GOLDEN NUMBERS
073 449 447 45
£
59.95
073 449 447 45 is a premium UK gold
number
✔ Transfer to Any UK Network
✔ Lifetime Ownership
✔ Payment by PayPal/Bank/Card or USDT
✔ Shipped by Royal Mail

------------------------

■ EXERCISE DESCRIPTION: Retype each entry exactly, leaving none of them out.

■ EXERCISE RESPONSE:
GOLDEN NUMBERS
073 449 447 45
£
59.95
073 449 447 45 is a premium UK gold
number
✔ Transfer to Any UK Network
✔ Lifetime Ownership
✔ Payment by PayPal/Bank/Card or USDT
✔ Shipped by Royal Mail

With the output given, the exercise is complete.